I'm not afraid of sleeping alone, I’m afraid of sleeping with the
wrong person. What I’m scared of is getting intimate with someone and then
coming to regret it afterwards. It’s like receiving a gift, unwrapping it then
found out later it wasn’t named for you.
I am not afraid of having my bed to myself, I’m afraid of waking
up to a stranger. I’d rather keep the place untouched. I’d rather spread out
than spread my legs for someone who means nothing to me and I mean nothing for
him. I don’t like spending the morning for awkward goodbyes.
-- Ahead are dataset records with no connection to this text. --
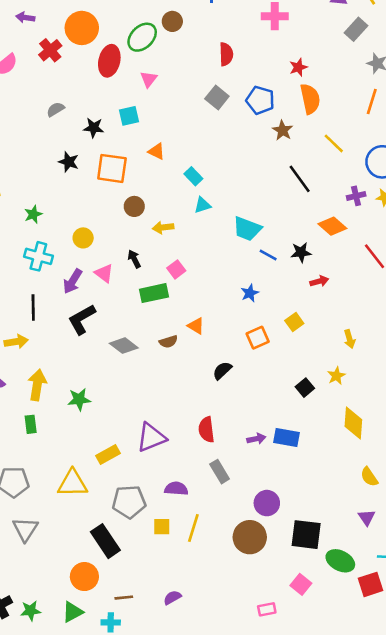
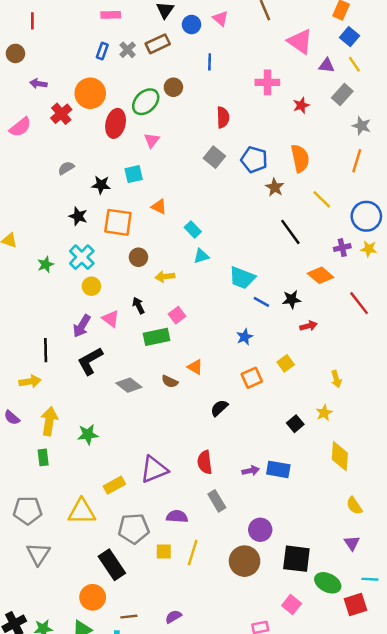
red star: (298, 67) -> (301, 105), moved
cyan cross: (38, 256) -> (82, 257), moved, turned 30
brown semicircle: (168, 342) -> (170, 381), turned 42

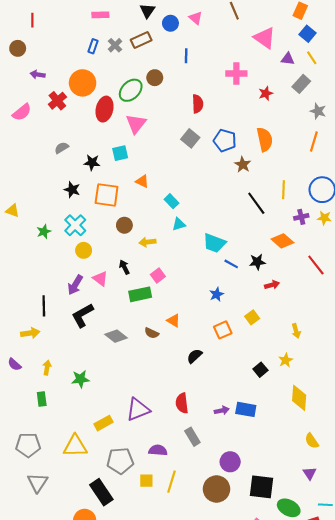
pink triangle: (152, 140) -> (136, 124), size x1.5
yellow line: (322, 199) -> (283, 190), moved, turned 48
yellow arrow: (49, 421) -> (47, 368), size x0.6

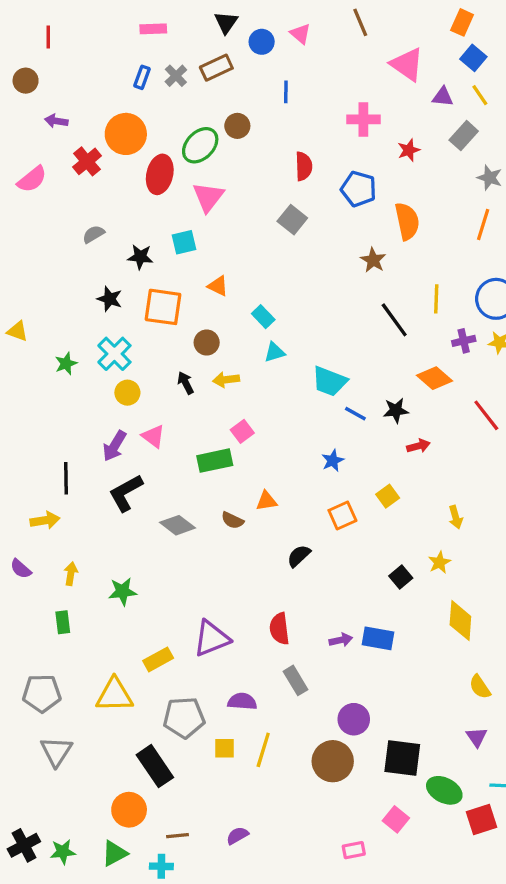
blue pentagon: (225, 140) -> (359, 189), moved
brown circle: (124, 225) -> (207, 343), moved
black arrow: (124, 267) -> (186, 383), moved
orange triangle: (174, 320) -> (266, 501), turned -40

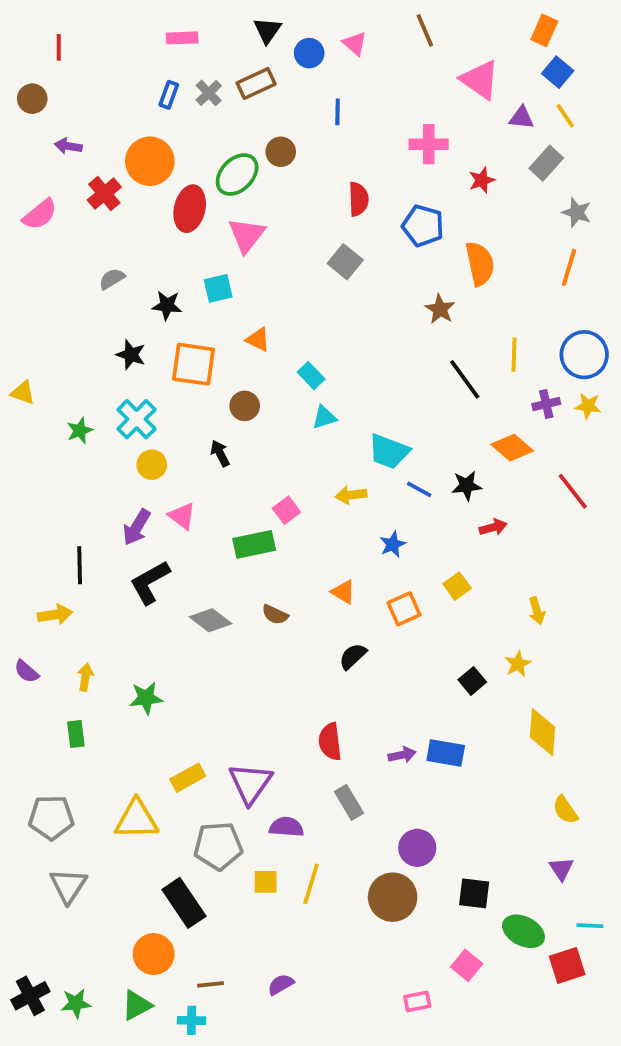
yellow arrow: (226, 380) -> (351, 495), moved
orange triangle: (266, 501) -> (343, 592), moved, turned 40
purple triangle: (211, 638) -> (250, 783), moved, turned -33
black square: (402, 758) -> (474, 893), size x0.7

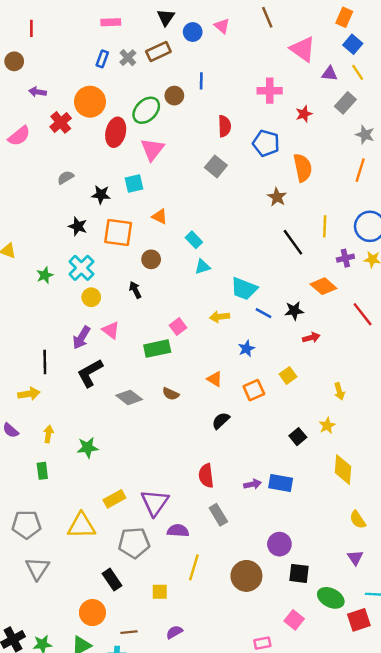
blue line: (338, 112) -> (201, 81), moved
purple circle: (417, 848) -> (279, 544), moved
yellow square: (266, 882) -> (160, 592), moved
black rectangle: (184, 903) -> (112, 580), size x0.7

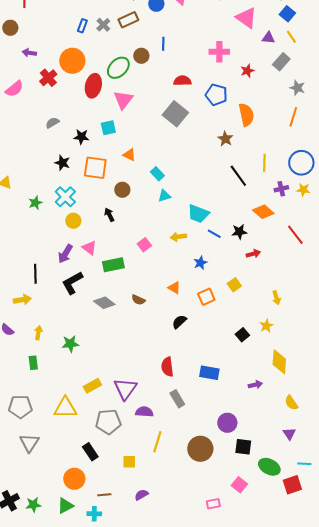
red semicircle: (224, 126) -> (182, 81), turned -90
gray square: (216, 166) -> (175, 114), size x1.4
green rectangle: (157, 349) -> (113, 265), moved
blue rectangle: (281, 483) -> (209, 373), moved
purple arrow: (253, 484) -> (255, 385), moved

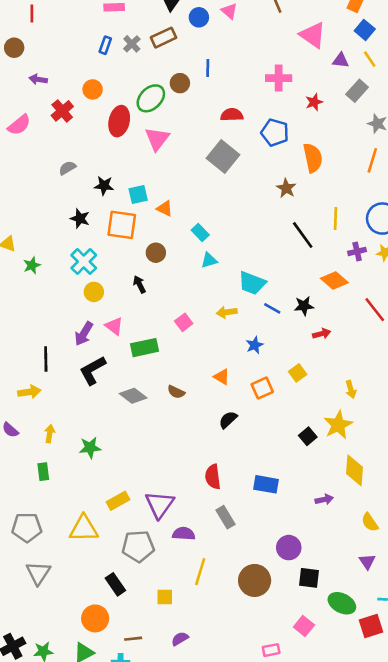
orange circle: (72, 61) -> (93, 89), size x0.6
cyan square: (108, 128) -> (138, 194), moved
green star: (35, 203) -> (32, 265), moved
yellow star: (266, 326) -> (338, 425), size x1.6

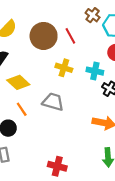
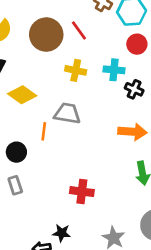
orange line: (22, 109) -> (44, 131), moved, turned 48

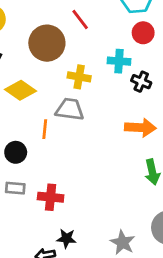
brown circle: (46, 35) -> (47, 43), moved
yellow cross: (76, 70) -> (79, 77), moved
gray rectangle: (15, 185) -> (15, 188), turned -66
red cross: (82, 192) -> (51, 197), moved

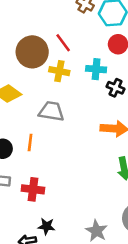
red line: (80, 19) -> (63, 43), moved
yellow cross: (79, 77) -> (59, 71), moved
orange line: (45, 129) -> (30, 142), moved

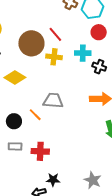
gray trapezoid: (51, 111) -> (53, 101), moved
orange line: (30, 142) -> (35, 115), turned -48

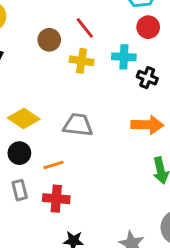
brown circle: (31, 43) -> (49, 40), size x0.6
yellow diamond: (15, 78) -> (24, 118), moved
orange line: (35, 115) -> (53, 165), moved, turned -64
gray rectangle: (15, 146) -> (20, 190), turned 72

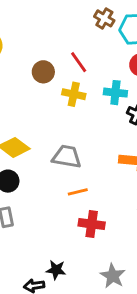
orange line: (53, 165) -> (78, 192), moved
red cross: (56, 199) -> (92, 224), moved

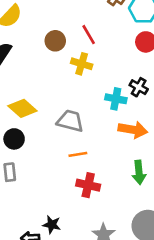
cyan cross: (115, 93) -> (116, 99), moved

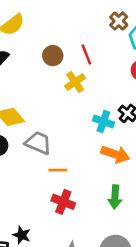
yellow cross: (82, 64) -> (75, 82), turned 30
gray trapezoid: (70, 121) -> (38, 143), moved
I’m not afraid of exerting efforts for someone, I’m afraid of
wasting my time. I’m getting old, I know that. I might be losing time but I won’t
waste efforts on bad dates. If I knew it’s not going to work well, why waste
precious time. I would rather spend it with people I know I care about than
with people I’ll get silent moments with and having no real conversations at
all; that is bad date.
I’m not afraid of going into parties or weddings alone, I’m afraid
of having someone at my side and be bombarded with questions like "Is he
the one?" No, I'd rather go alone and be questioned "why are you
alone?". It’s easier to answer that than "is he the one?" I do
not want them to give false hopes. I am afraid letting a man get close to my
family and friends then says goodbye later.
I’m not afraid of losing a guy for friends, I’m afraid of
forgetting friends because of a guy. I don’t want to be a friend who abandon
friends because I have someone new. After all, friends are always there to help
you pick up the pieces when things fall apart. I want to have my friends and my
man at a place where I don’t have to divide myself between the two of them. And
it would be a plus to have someone who can be my best friend as well as my
lover.
I’m not afraid of being alone, I’m afraid of being with someone
who makes me feel alone. I don’t want to be lonelier that I already have been.
I’m not afraid to feel cold when the winter comes, I’m afraid to
be cold at heart. I don’t want to be an ice queen but if it’s the only way not
to feel and be susceptible to heart breaks then I guess I am afraid I will be
one.
I’m not afraid of trying, I am afraid of giving up. I do not want
to give up on love and I hope it doesn’t give up on me. I am not afraid of
love, I’m afraid of everything that comes along with it.